The priest finally finished the devotion, droning, “…eternal rest grant unto him, O Lord…” Martin winced as tinny organ music pealed out of a ghetto blaster. A couple of men came forward, grabbed hold of the cart with the casket on it, rolled it out of the chapel, and all the mourners trundled along behind. My father supported my mother, who was sobbing uncontrollably. Everyone else looked awkward or bored; only the elementary school teacher had a poker face on. And Martin looked sad. Really sad. I steered clear of his gloomy thoughts.

The other cemetery visitors that day lowered their heads as the funeral procession passed by, pretending to pray for the new admit for a moment, and some of them may have even really done so—but I bet most of them were thinking thank God it wasn’t me.

Since there wasn’t anything exciting happening apart from this mass shuffle to my grave, my eyes wandered around some, which is when I saw her. Miriam. I thought. I wasn’t totally sure of her name. But I recognized her without a doubt. She was Gugi’s little sister.

Gugi got his name because he used to talk like those babies on that TV show: some weird kind of double Dutch consisting mainly of random noises. He had a serious speech impediment, but he was the best fucking automotive painter this side of Santa Fe. He could conjure up fantastic worlds, mythical beasts, or smoking-hot women onto cars and trucks. Either following a picture or freehand—however the customer wanted it. He once covered a truck with the entire crew of the starship
Enterprise
. That rocket ship left all kinds of traffic accidents in its wake from drivers craning their necks at Captain Kirk, Spock, Bones, and the rest.
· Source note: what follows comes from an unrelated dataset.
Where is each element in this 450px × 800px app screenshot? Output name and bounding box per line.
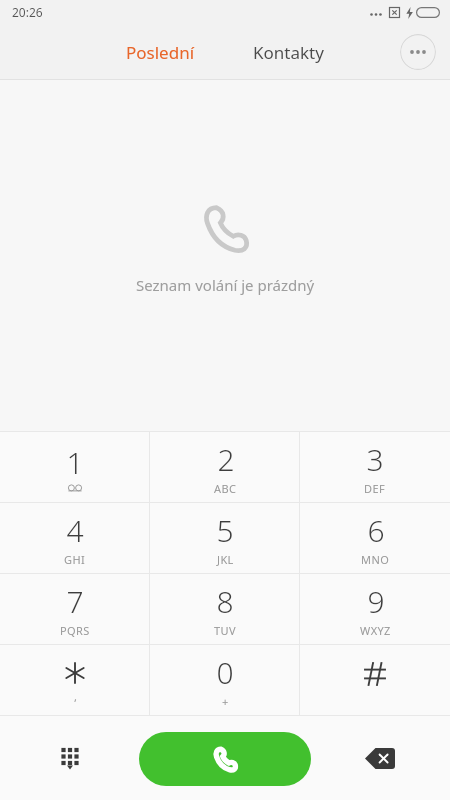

Yup, he painted only the original crew. And Gugi had a little sister who we of course had never paid any attention to. Little sisters are like measles, mumps, or scarlet fever. In the early stages no one notices them, and then ultimately you end up in bed with them. Miriam—or whatever her name really was—had still been in the early stages in those days. But, holy hotrod, what was she doing here now?
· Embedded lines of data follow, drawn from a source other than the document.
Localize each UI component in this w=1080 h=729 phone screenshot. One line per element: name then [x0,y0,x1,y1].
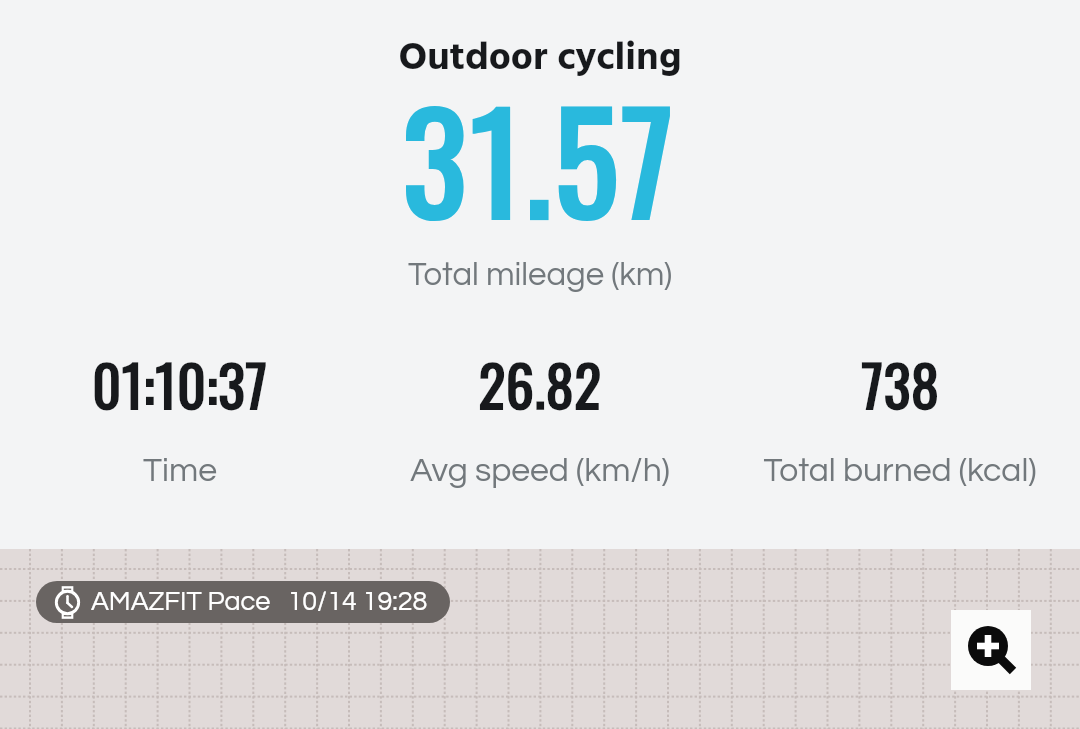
button[interactable]: AMAZFIT Pace 10/14 19:28 [36,581,450,623]
staticText: Total burned (kcal) [763,453,1037,488]
staticText: 26.82 [478,342,602,425]
button[interactable]: Zoom in [951,610,1031,690]
staticText: 01:10:37 [92,342,268,425]
button[interactable]: 01:10:37 [0,342,360,488]
button[interactable]: 26.82 [360,342,720,488]
staticText: Total mileage (km) [0,258,1080,292]
staticText: 738 [861,342,940,425]
staticText: Outdoor cycling [0,28,1080,90]
staticText: Avg speed (km/h) [410,453,670,488]
staticText: Time [143,453,217,488]
staticText: 31.57 [0,58,1080,257]
button[interactable]: 738 [720,342,1080,488]
staticText: AMAZFIT Pace 10/14 19:28 [91,588,428,616]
I had let her distract me, so I missed the end of the procession to my grave. As I looked for Martin, everyone was already standing around the hole, and the coffin was swaying on two wooden planks over it. This kind of sucks, I thought.

The priest said another couple of words, and then the strong boys walked up to the grave and lowered the coffin into the cold, dark hole. My mother was sobbing louder now; she threw a few roses onto the casket, and then my father pulled her to his side. The other mourners each took a turn stepping forward; I’m sure you’ve seen that before, so I don’t have to describe it in epic detail here. Everyone shook hands with my parents, took a couple of steps to the side, and then they all stood there in a group. Finally Martin walked up to my parents. Martin?!

“Hey,” I yelled. “What are you doing?”

Martin wouldn’t be deterred.

“My condolences,” he said, shaking my father’s hand.

“Thank you,” my father said, then took a second look at Martin. “I’m sorry; I don’t think we know each other.”

“No,” Martin confirmed. “But I, uh, knew your son.”

“Martin, cut that shit out,” I said, genuinely irritated. “What are you going to tell them? That I’m living in the basement at your Institute and that I frequently piss you off?”

“Where did you know him from?” my mother asked, still sobbing.

“I, uh, he gave me a tip once in a murder case that I was investigating,” Martin said.

“A murder case?” my father said. “Figures—that boy sank so low. He got mixed up with the wrong kinds of people.”